Statistical Considerations for the data

Repeated Measures

Individuals were assessed at six different time points. A standard approach in this setting is to use a longitudinal mixed-effects model. The mixed model accounts for similarity between measurements taken by the same individual by modeling both variation between individuals and within. A linear slope term is included by week, allowing inference as to whether the slope of week is negative.

A simple alternative would be to run paired \(t\)-tests on the endpoints of the timeframe, but this can reduce power, and does not handle participant drop-outs gracefully.

To avoid privacy concerns the data visualized in this post are synthetic. Trend lines with effects and errors similar to the study are visualized below – despite variation between individuals, overall, anxiety and depression improved according to these scales. In the next sections I discuss some limitations and statistical concerns.

Fixed-effect estimates from both models are shown below, closely reproducing the published results.

Mixed-effects model estimates (simulated data)
Depression Anxiety
95% confidence intervals in brackets. Simulated data based on published model estimates.
Intercept 62.355 65.259
[60.499, 64.210] [63.348, 67.170]
Week -1.511 -0.905
[-1.670, -1.351] [-1.096, -0.713]
SD (Intercept id) 6.697 6.931
SD (week id) 0.212 0.471
Cor (Intercept~week id) -0.388 -0.191
SD (Observations) 2.978 2.897
Num.Obs. 385 385

Participation, Dropout and Missing-at-Random Assumptions

Of the 98 people enrolled, only 55 were eligible for analysis (consenting and meeting minimum participation criterion).
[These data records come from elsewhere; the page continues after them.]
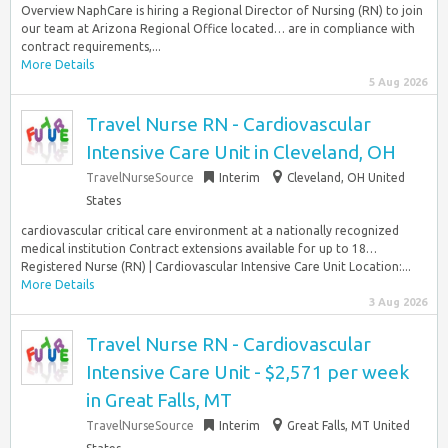
Overview NaphCare is hiring a Regional Director of Nursing (RN) to join
our team at Arizona Regional Office located… are in compliance with
contract requirements,...
More Details
5 Aug 2026
Travel Nurse RN - Cardiovascular
Intensive Care Unit in Cleveland, OH
TravelNurseSource
Interim
Cleveland, OH United
States
cardiovascular critical care environment at a nationally recognized
medical institution Contract extensions available for up to 18…
Registered Nurse (RN) | Cardiovascular Intensive Care Unit Location:...
More Details
3 Aug 2026
Travel Nurse RN - Cardiovascular
Intensive Care Unit - $2,571 per week
in Great Falls, MT
TravelNurseSource
Interim
Great Falls, MT United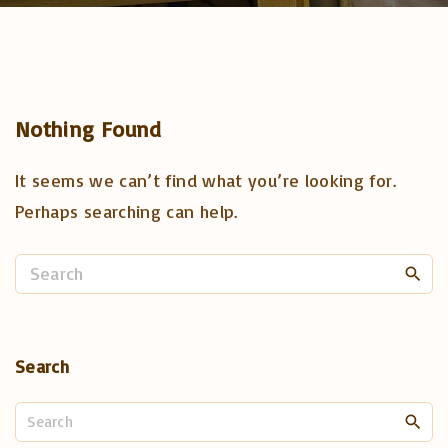
Nothing Found
It seems we can’t find what you’re looking for.
Perhaps searching can help.
S
e
a
r
Search
c
h
S
f
e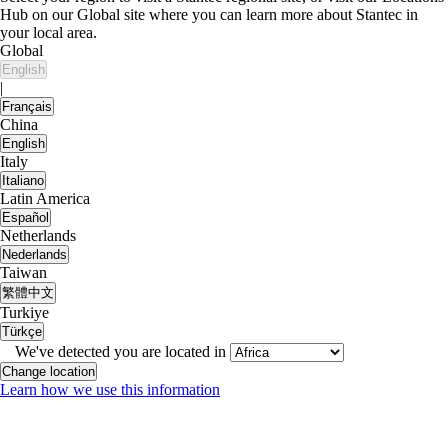
Hub on our Global site where you can learn more about Stantec in
your local area.
Global
English
|
Français
China
English
Italy
Italiano
Latin America
Español
Netherlands
Nederlands
Taiwan
繁體中文
Turkiye
Türkçe
We've detected you are located in
Change location
Learn how we use this information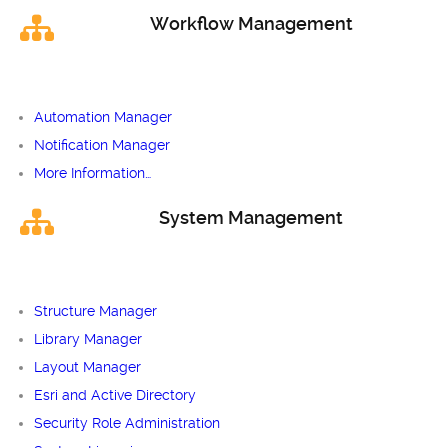
Workflow Management
Automation Manager
Notification Manager
More Information…
System Management
Structure Manager
Library Manager
Layout Manager
Esri and Active Directory
Security Role Administration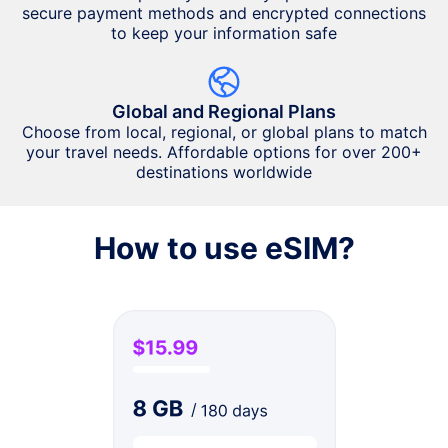
secure payment methods and encrypted connections
to keep your information safe
Global and Regional Plans
Choose from local, regional, or global plans to match
your travel needs. Affordable options for over 200+
destinations worldwide
How to use eSIM?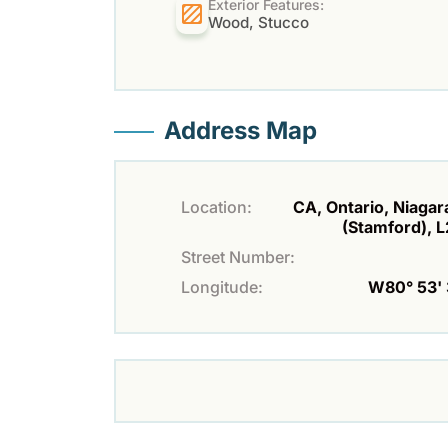
Exterior Features:
Wood, Stucco
Address Map
Location:
CA, Ontario, Niagara
(Stamford), 
Street Number:
Longitude:
W80° 53' 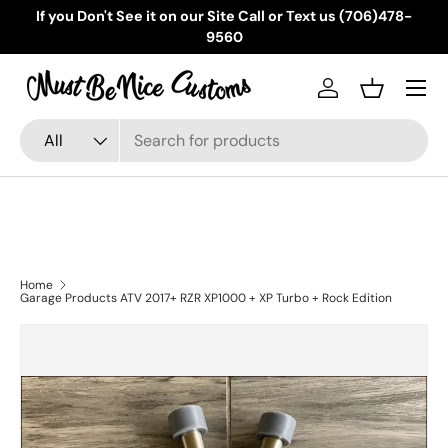
If you Don't See it on our Site Call or Text us (706)478-
Skip to content
9560
Menu
Log in
Basket
Search
Product type
All
Home
Garage Products ATV 2017+ RZR XP1000 + XP Turbo + Rock Edition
This criterion included participating in four or more of the sessions.

One limitation of the study is that it is possible that there is a relationship between participants dropping out or attending few sessions and the outcome — heightened anxiety, depression, emotional burnout, or hospital stays are all plausible reasons someone might withdraw. Although mixed-effects models handle missing-at-random data gracefully, this assumption may be questionable here. If I were repeating the study, I would have conducted additional sensitivity analyses and assessed the plausibility of the MAR assumption using visualizations.

Minimal Important Change

A relevant consideration is whether statistically significant effects are also clinically meaningful. Based on a literature review, the authors determined that a change of 1.5 to 3.7 points on the PROMIS Depression scale and 2.3 to 3.5 points on the PROMIS Anxiety scale constitutes a minimal important change (MIC) — the smallest within-person difference that patients themselves would consider meaningful.

The mixed-effects model estimated improvements of 1.39 points per week for depression and 0.99 points per week for anxiety, accumulating to approximately 8.3 and 5.9 points respectively over 6 weeks — well above both MIC thresholds. So while the study is limited by its lack of a control group, the magnitude of change observed is not merely a statistical artifact of a large sample; it clears a clinically grounded bar.

Conclusion

The results of this pilot study were promising. Both depression and anxiety scores declined meaningfully over the six-week intervention, with effect sizes exceeding the minimal important change thresholds established in the literature. The use of a longitudinal mixed-effects model was appropriate given the repeated-measures structure of the data and the presence of participant dropout.

That said, the study has real limitations worth acknowledging. Without a control group, changes in scores cannot be attributed to HEARTS specifically — regression to the mean, the social benefits of group participation, or concurrent therapies could all contribute. The missing-at-random assumption embedded in the mixed-effects approach is also potentially violated given the reasons participants dropped out. These are limitations the authors note briefly but do not fully address statistically.

As a pilot study, however, HEARTS achieved what it set out to do: demonstrate feasibility, signal a clinically meaningful effect, and make the case for a larger randomized controlled trial.